Your hour late and deliberately long ride is over, pay me cash, my card reader is broken. Don't forget my big tip, cash only.


----------



## Another Uber Driver (May 27, 2015)

RamzFanz said:


> *1. *Look at you going all cabbie!
> 
> *2, *YOU trash Uber and Uber drivers all day long and don't think I'm going to call you out?
> 
> ...


1. HUH?

2. I do not always "trash" Uber drivers. I am one. I have posted more than once that I drive Uber Taxi and UberX. I have exposed your lying, again.

3. You have never exposed any "lie" from me because never have I posted one. Every attempt that you have made to prove me a liar has failed miserably. Crash goes that chariot.

4. That is a lie. I have pointed out more than one shortcoming of cab drivers and cab companies. I have exposed another lie from you.

5. If that is the case, you must read at about a third grade level. If you are willing to move to India or the Philippines, perhaps you could apply to be an Uber CSR.

6. That is a lie. I have exposed yet another lie from you.

7. I do not know what you are carrying then. I have carried passengers in both the UberX car and the cab that fall on either side of the question. ......or are you telling yet another story to advance your anti-taxi agenda?

8. I have had so many passengers complain about UberX drivers and who are thankful that they have the taxi option here that I can not count them.

9. I told you that there were five to start and that I had more. You can add that to the twenty-four in California (subtract the one that I did mention from California) and you are at twenty-nine. I told you that there are more. That is only in the United States. I have left out Canada, Mexico, Europe and Asia--for now. You have no basis on which to make the statement or to infer that there are five crimes per "minute in the taxi industry". I have exposed another fabrication on your part. Crash goes that chariot.

10, What I post about Uber drivers is not Beta Sigma. It comes from something that I have that you lack: experience. I do not "trash" them, but I will point out their shortcomings when it is merited. I am an Uber driver. I will not trash myself.

You should know better by now, Skippy. The more that you post, the worse that you look. Do what you are told: go play in your *phantasmagorical* sandbox and leave reality to those who can handle it.


----------



## RamzFanz (Jan 31, 2015)

Another Uber Driver said:


> 1. HUH?
> 
> 2. I do not always "trash" Uber drivers. I am one. I have posted more than once that I drive Uber Taxi and UberX. I have exposed your lying, again.
> 
> ...


I see you are counting the CA numbers that were not arrests for offenses against, as I pointed out, but that's what I expected. 100% pro taxi and anti-Uber driver.

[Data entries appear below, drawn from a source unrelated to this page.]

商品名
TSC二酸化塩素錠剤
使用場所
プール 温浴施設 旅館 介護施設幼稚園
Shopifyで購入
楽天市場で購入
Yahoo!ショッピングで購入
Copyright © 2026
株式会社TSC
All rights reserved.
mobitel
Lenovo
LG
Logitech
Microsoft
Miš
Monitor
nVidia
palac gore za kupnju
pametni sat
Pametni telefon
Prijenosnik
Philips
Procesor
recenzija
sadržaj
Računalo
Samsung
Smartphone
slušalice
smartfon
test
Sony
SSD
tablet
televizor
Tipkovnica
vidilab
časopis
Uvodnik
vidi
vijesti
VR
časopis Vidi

My work here, once again, is done. You, once again, made a false statement derogatory to Uber and Uber drivers and I called you out and you failed. I don't believe a word you say, your agenda is obvious. Like I said, I doubt you could find an honest person on here that won't tell you their pax have hundreds of cab horror stories.

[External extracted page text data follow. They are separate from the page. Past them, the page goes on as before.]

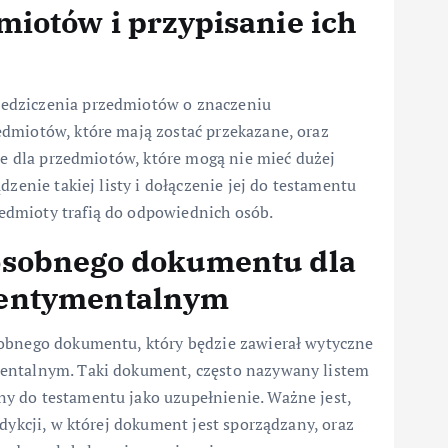
miotów i przypisanie ich
edziczenia przedmiotów o znaczeniu
dmiotów, które mają zostać przekazane, oraz
żne dla przedmiotów, które mogą nie mieć dużej
zenie takiej listy i dołączenie jej do testamentu
dmioty trafią do odpowiednich osób.
osobnego dokumentu dla
sentymentalnym
sobnego dokumentu, który będzie zawierał wytyczne
mentalnym. Taki dokument, często nazywany listem
y do testamentu jako uzupełnienie. Ważne jest,
dykcji, w której dokument jest sporządzany, oraz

Over a billion rides and your "many", which you fabricated out of thin air to support your agenda, turned out to be five. Before you go data mining anti-Uber driver websites for more, go search taxicab driver crimes. We don't have a site where we catalog them because we aren't scared of taxis, but there are hundreds of google pages of them when you are ready to look.


----------



## Another Uber Driver (May 27, 2015)

RamzFanz said:


> *1. *I see you are counting the CA numbers that were not arrests for offenses against.
> 
> *2. *My work here, once again, is done. You, once again, made a false statement derogatory to Uber and Uber drivers and I called you out and you failed.
> 
> ...


1. In fact, one of the California cases that I cited involved the arrest of someone who had a previous record that the private background check did not reveal. I have stated more than once that there are others, I cited that one as an example.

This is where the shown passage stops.